Urban triage is a technique that steals concepts from the approach in medicine of the same name. The technique is to diagnose and direct for action. The key is to direct appropriate cases for the correct action, with easily fixed cases receiving quick lesser intensive care and those places needing more intensive care directed to those actions. Places that are diagnosed as being in good, but not great, shape can be fixed up immediately.

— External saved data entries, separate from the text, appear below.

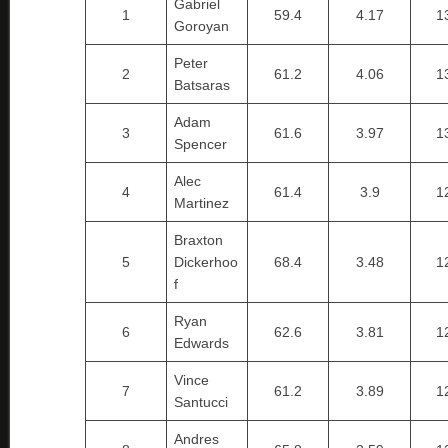
Gabriel
1
59.4
4.17
1
Goroyan
Peter
2
61.2
4.06
1
Batsaras
Adam
3
61.6
3.97
1
Spencer
Alec
4
61.4
3.9
1
Martinez
Braxton
5
Dickerhoo
68.4
3.48
1
f
Ryan
6
62.6
3.81
1
Edwards
Vince
7
61.2
3.89
1
Santucci
Andres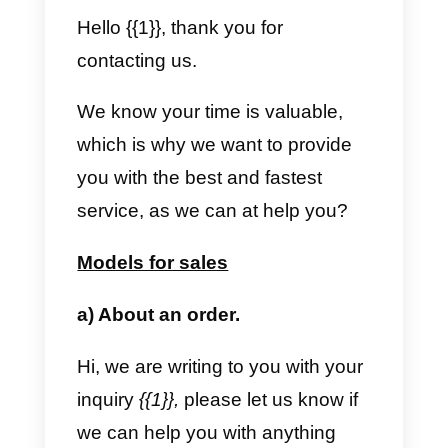
In this second case, the custome
writes first. When this happens,
the company can always write
freely but, in the event that 24
hours have passed since the last
message from the customer, if th
company wants to write to you
again, it must send a message
template to reopen the
conversation.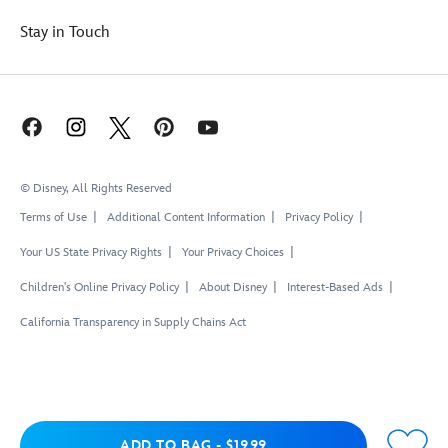
Stay in Touch
© Disney, All Rights Reserved
Terms of Use
Additional Content Information
Privacy Policy
Your US State Privacy Rights
Your Privacy Choices
Children's Online Privacy Policy
About Disney
Interest-Based Ads
California Transparency in Supply Chains Act
Add to Bag
ADD TO BAG
-
$19.99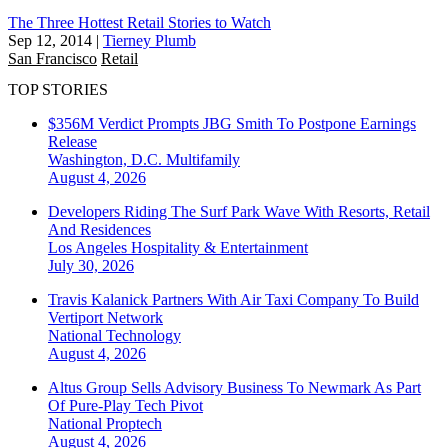
The Three Hottest Retail Stories to Watch
Sep 12, 2014
|
Tierney Plumb
San Francisco
Retail
TOP STORIES
$356M Verdict Prompts JBG Smith To Postpone Earnings
Release
Washington, D.C.
Multifamily
August 4, 2026
Developers Riding The Surf Park Wave With Resorts, Retail
And Residences
Los Angeles
Hospitality & Entertainment
July 30, 2026
Travis Kalanick Partners With Air Taxi Company To Build
Vertiport Network
National
Technology
August 4, 2026
Altus Group Sells Advisory Business To Newmark As Part
Of Pure-Play Tech Pivot
National
Proptech
August 4, 2026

This quick activation should be low-cost and easily accomplished. By doing these types of projects first and quickly, the community gets immediate benefits and gains inertia without tapping resources significantly. These types of projects would be called “tactical urbanism” or is sometimes referred to as “lighter, quicker, cheaper.” Information on tactical urbanism can be found on the Tactical Urbanism Salon website; Project for Public Spaces has information on lighter, quicker, cheaper.

The next step is to determine which areas to ignore – yes: ignore. That means no place improvements for the six-lane street with no sidewalks and poor urban form that does not connect anything. Continue maintaining the street, patching potholes and fixing streetlights, but incremental placemaking improvements would result in no significant return on community investment in creating place. Turning a corridor like this into a pedestrian-based place would require tremendous amounts of money, planning and coordinated action over a long period of time, which would use up scarce resources that could be directed at projects with higher rates of return.

The last category for urban triage diagnosis is the area that does not fall into the two previous categories. These are projects that need resources and time and expertise but will have significant impact on the community. These are projects that should be identified in local plans or sub area plans and should target centers, neighborhoods and corridors that can be reclaimed as places.

The purpose of urban triage is to quickly create successful small-scale places that build inertia toward having the resources and skills to tackle the corridor that was put to the side in step two. Information on tools that can be applied to triage areas is available from MIplace, a website that showcases the placemaking work going on in Michigan. Information, as well as training on placemaking, is also available from Michigan State University Extension.